### TASK TO CARRY OUT
Nothing in the entries below may be altered; print them as they stand.

───── GIVEN ENTRIES ─────

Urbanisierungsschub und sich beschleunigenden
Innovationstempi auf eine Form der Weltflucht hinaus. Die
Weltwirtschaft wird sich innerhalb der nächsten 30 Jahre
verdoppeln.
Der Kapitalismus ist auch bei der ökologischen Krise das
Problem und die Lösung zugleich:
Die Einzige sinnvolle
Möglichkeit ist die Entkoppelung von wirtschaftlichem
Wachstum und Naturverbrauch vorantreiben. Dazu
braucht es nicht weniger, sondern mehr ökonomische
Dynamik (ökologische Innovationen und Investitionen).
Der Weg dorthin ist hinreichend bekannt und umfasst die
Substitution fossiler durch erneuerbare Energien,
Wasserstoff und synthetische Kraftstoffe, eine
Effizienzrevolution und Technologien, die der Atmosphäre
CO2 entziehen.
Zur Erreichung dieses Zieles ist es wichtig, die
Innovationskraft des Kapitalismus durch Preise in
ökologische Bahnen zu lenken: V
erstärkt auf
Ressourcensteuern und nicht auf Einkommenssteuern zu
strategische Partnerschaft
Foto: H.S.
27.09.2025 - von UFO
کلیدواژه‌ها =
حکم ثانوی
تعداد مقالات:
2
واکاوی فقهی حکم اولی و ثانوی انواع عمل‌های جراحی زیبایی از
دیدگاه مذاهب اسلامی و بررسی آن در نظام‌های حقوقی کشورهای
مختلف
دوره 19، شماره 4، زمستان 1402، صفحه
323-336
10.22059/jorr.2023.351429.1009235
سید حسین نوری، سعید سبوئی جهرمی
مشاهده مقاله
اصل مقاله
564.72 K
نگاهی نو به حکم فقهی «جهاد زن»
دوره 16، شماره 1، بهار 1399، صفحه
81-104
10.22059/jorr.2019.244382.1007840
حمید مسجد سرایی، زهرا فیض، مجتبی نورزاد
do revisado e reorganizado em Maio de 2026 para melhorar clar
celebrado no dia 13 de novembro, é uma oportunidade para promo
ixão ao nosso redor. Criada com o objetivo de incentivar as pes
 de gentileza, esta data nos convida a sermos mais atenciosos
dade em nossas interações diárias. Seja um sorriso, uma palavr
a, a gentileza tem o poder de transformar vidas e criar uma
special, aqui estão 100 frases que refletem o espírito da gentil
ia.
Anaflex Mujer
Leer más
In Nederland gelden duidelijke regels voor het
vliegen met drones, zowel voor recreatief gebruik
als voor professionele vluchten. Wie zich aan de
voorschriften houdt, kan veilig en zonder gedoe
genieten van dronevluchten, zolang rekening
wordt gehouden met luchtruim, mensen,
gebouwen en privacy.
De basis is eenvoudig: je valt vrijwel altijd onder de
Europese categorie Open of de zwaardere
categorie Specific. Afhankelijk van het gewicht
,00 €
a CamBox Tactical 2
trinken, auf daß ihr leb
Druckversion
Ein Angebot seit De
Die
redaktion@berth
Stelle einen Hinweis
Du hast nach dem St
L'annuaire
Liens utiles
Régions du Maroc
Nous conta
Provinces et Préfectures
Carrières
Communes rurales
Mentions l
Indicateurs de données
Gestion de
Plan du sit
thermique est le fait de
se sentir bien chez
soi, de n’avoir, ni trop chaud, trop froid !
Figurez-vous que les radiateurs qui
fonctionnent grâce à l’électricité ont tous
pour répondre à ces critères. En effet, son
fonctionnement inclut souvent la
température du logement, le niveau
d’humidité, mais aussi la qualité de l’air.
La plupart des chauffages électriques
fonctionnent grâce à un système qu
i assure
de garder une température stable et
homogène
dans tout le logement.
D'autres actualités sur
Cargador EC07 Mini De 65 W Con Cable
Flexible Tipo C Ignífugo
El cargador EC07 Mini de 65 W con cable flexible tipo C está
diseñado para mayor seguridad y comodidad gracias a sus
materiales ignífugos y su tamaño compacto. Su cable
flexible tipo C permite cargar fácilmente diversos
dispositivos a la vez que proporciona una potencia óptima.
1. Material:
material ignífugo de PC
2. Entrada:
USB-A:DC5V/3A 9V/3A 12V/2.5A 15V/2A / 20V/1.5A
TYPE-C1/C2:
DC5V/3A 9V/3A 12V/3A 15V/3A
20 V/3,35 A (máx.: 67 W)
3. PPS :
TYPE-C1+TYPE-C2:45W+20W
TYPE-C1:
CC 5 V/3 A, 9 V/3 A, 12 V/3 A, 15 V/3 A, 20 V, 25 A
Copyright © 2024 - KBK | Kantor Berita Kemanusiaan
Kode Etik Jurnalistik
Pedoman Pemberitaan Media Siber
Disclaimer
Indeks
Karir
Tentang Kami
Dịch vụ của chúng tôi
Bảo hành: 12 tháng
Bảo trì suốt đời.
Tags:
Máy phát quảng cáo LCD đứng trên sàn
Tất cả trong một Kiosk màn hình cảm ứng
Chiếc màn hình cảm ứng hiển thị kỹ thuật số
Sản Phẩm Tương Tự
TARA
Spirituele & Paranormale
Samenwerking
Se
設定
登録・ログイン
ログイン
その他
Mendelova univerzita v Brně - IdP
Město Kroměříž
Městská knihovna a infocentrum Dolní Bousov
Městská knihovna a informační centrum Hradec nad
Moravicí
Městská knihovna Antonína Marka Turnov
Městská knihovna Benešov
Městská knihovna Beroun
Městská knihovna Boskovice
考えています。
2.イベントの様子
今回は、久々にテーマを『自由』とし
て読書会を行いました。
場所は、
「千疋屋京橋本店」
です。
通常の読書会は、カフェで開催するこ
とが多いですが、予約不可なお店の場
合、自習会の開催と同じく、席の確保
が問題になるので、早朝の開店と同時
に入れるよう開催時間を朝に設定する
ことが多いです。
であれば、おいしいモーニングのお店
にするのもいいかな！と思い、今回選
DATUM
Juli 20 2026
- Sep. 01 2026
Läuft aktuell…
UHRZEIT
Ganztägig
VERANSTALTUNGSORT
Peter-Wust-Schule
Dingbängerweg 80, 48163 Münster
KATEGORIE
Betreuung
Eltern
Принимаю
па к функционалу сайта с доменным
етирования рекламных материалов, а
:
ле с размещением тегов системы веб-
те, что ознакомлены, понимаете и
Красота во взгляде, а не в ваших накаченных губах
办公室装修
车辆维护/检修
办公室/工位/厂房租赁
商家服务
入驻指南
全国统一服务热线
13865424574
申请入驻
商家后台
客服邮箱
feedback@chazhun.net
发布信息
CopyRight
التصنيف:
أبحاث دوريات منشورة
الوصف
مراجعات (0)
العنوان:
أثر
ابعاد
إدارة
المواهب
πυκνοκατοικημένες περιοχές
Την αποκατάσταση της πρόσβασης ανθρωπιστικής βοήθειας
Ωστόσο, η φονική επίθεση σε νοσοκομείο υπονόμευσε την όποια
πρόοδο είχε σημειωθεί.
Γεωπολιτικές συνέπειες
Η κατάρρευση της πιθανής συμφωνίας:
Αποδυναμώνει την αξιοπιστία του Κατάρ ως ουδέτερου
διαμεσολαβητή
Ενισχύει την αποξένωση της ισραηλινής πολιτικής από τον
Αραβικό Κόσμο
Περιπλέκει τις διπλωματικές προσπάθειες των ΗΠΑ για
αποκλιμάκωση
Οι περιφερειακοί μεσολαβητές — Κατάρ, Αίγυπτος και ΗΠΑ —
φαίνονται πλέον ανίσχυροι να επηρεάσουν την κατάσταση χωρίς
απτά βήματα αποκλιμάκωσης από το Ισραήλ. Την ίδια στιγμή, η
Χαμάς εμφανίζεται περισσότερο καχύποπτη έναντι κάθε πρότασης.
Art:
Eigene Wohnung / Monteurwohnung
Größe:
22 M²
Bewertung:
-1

─────

### SOLUTION TO THIS EXERCISE
Urbanisierungsschub und sich beschleunigenden
Innovationstempi auf eine Form der Weltflucht hinaus. Die
Weltwirtschaft wird sich innerhalb der nächsten 30 Jahre
verdoppeln.
Der Kapitalismus ist auch bei der ökologischen Krise das
Problem und die Lösung zugleich:
Die Einzige sinnvolle
Möglichkeit ist die Entkoppelung von wirtschaftlichem
Wachstum und Naturverbrauch vorantreiben. Dazu
braucht es nicht weniger, sondern mehr ökonomische
Dynamik (ökologische Innovationen und Investitionen).
Der Weg dorthin ist hinreichend bekannt und umfasst die
Substitution fossiler durch erneuerbare Energien,
Wasserstoff und synthetische Kraftstoffe, eine
Effizienzrevolution und Technologien, die der Atmosphäre
CO2 entziehen.
Zur Erreichung dieses Zieles ist es wichtig, die
Innovationskraft des Kapitalismus durch Preise in
ökologische Bahnen zu lenken: V
erstärkt auf
Ressourcensteuern und nicht auf Einkommenssteuern zu
strategische Partnerschaft
Foto: H.S.
27.09.2025 - von UFO
کلیدواژه‌ها =
حکم ثانوی
تعداد مقالات:
2
واکاوی فقهی حکم اولی و ثانوی انواع عمل‌های جراحی زیبایی از
دیدگاه مذاهب اسلامی و بررسی آن در نظام‌های حقوقی کشورهای
مختلف
دوره 19، شماره 4، زمستان 1402، صفحه
323-336
10.22059/jorr.2023.351429.1009235
سید حسین نوری، سعید سبوئی جهرمی
مشاهده مقاله
اصل مقاله
564.72 K
نگاهی نو به حکم فقهی «جهاد زن»
دوره 16، شماره 1، بهار 1399، صفحه
81-104
10.22059/jorr.2019.244382.1007840
حمید مسجد سرایی، زهرا فیض، مجتبی نورزاد
do revisado e reorganizado em Maio de 2026 para melhorar clar
celebrado no dia 13 de novembro, é uma oportunidade para promo
ixão ao nosso redor. Criada com o objetivo de incentivar as pes
 de gentileza, esta data nos convida a sermos mais atenciosos
dade em nossas interações diárias. Seja um sorriso, uma palavr
a, a gentileza tem o poder de transformar vidas e criar uma
special, aqui estão 100 frases que refletem o espírito da gentil
ia.
Anaflex Mujer
Leer más
In Nederland gelden duidelijke regels voor het
vliegen met drones, zowel voor recreatief gebruik
als voor professionele vluchten. Wie zich aan de
voorschriften houdt, kan veilig en zonder gedoe
genieten van dronevluchten, zolang rekening
wordt gehouden met luchtruim, mensen,
gebouwen en privacy.
De basis is eenvoudig: je valt vrijwel altijd onder de
Europese categorie Open of de zwaardere
categorie Specific. Afhankelijk van het gewicht
,00 €
a CamBox Tactical 2
trinken, auf daß ihr leb
Druckversion
Ein Angebot seit De
Die
redaktion@berth
Stelle einen Hinweis
Du hast nach dem St
L'annuaire
Liens utiles
Régions du Maroc
Nous conta
Provinces et Préfectures
Carrières
Communes rurales
Mentions l
Indicateurs de données
Gestion de
Plan du sit
thermique est le fait de
se sentir bien chez
soi, de n’avoir, ni trop chaud, trop froid !
Figurez-vous que les radiateurs qui
fonctionnent grâce à l’électricité ont tous
pour répondre à ces critères. En effet, son
fonctionnement inclut souvent la
température du logement, le niveau
d’humidité, mais aussi la qualité de l’air.
La plupart des chauffages électriques
fonctionnent grâce à un système qu
i assure
de garder une température stable et
homogène
dans tout le logement.
D'autres actualités sur
Cargador EC07 Mini De 65 W Con Cable
Flexible Tipo C Ignífugo
El cargador EC07 Mini de 65 W con cable flexible tipo C está
diseñado para mayor seguridad y comodidad gracias a sus
materiales ignífugos y su tamaño compacto. Su cable
flexible tipo C permite cargar fácilmente diversos
dispositivos a la vez que proporciona una potencia óptima.
1. Material:
material ignífugo de PC
2. Entrada:
USB-A:DC5V/3A 9V/3A 12V/2.5A 15V/2A / 20V/1.5A
TYPE-C1/C2:
DC5V/3A 9V/3A 12V/3A 15V/3A
20 V/3,35 A (máx.: 67 W)
3. PPS :
TYPE-C1+TYPE-C2:45W+20W
TYPE-C1:
CC 5 V/3 A, 9 V/3 A, 12 V/3 A, 15 V/3 A, 20 V, 25 A
Copyright © 2024 - KBK | Kantor Berita Kemanusiaan
Kode Etik Jurnalistik
Pedoman Pemberitaan Media Siber
Disclaimer
Indeks
Karir
Tentang Kami
Dịch vụ của chúng tôi
Bảo hành: 12 tháng
Bảo trì suốt đời.
Tags:
Máy phát quảng cáo LCD đứng trên sàn
Tất cả trong một Kiosk màn hình cảm ứng
Chiếc màn hình cảm ứng hiển thị kỹ thuật số
Sản Phẩm Tương Tự
TARA
Spirituele & Paranormale
Samenwerking
Se
設定
登録・ログイン
ログイン
その他
Mendelova univerzita v Brně - IdP
Město Kroměříž
Městská knihovna a infocentrum Dolní Bousov
Městská knihovna a informační centrum Hradec nad
Moravicí
Městská knihovna Antonína Marka Turnov
Městská knihovna Benešov
Městská knihovna Beroun
Městská knihovna Boskovice
考えています。
2.イベントの様子
今回は、久々にテーマを『自由』とし
て読書会を行いました。
場所は、
「千疋屋京橋本店」
です。
通常の読書会は、カフェで開催するこ
とが多いですが、予約不可なお店の場
合、自習会の開催と同じく、席の確保
が問題になるので、早朝の開店と同時
に入れるよう開催時間を朝に設定する
ことが多いです。
であれば、おいしいモーニングのお店
にするのもいいかな！と思い、今回選
DATUM
Juli 20 2026
- Sep. 01 2026
Läuft aktuell…
UHRZEIT
Ganztägig
VERANSTALTUNGSORT
Peter-Wust-Schule
Dingbängerweg 80, 48163 Münster
KATEGORIE
Betreuung
Eltern
Принимаю
па к функционалу сайта с доменным
етирования рекламных материалов, а
:
ле с размещением тегов системы веб-
те, что ознакомлены, понимаете и
Красота во взгляде, а не в ваших накаченных губах
办公室装修
车辆维护/检修
办公室/工位/厂房租赁
商家服务
入驻指南
全国统一服务热线
13865424574
申请入驻
商家后台
客服邮箱
feedback@chazhun.net
发布信息
CopyRight
التصنيف:
أبحاث دوريات منشورة
الوصف
مراجعات (0)
العنوان:
أثر
ابعاد
إدارة
المواهب
πυκνοκατοικημένες περιοχές
Την αποκατάσταση της πρόσβασης ανθρωπιστικής βοήθειας
Ωστόσο, η φονική επίθεση σε νοσοκομείο υπονόμευσε την όποια
πρόοδο είχε σημειωθεί.
Γεωπολιτικές συνέπειες
Η κατάρρευση της πιθανής συμφωνίας:
Αποδυναμώνει την αξιοπιστία του Κατάρ ως ουδέτερου
διαμεσολαβητή
Ενισχύει την αποξένωση της ισραηλινής πολιτικής από τον
Αραβικό Κόσμο
Περιπλέκει τις διπλωματικές προσπάθειες των ΗΠΑ για
αποκλιμάκωση
Οι περιφερειακοί μεσολαβητές — Κατάρ, Αίγυπτος και ΗΠΑ —
φαίνονται πλέον ανίσχυροι να επηρεάσουν την κατάσταση χωρίς
απτά βήματα αποκλιμάκωσης από το Ισραήλ. Την ίδια στιγμή, η
Χαμάς εμφανίζεται περισσότερο καχύποπτη έναντι κάθε πρότασης.
Art:
Eigene Wohnung / Monteurwohnung
Größe:
22 M²
Bewertung:
-1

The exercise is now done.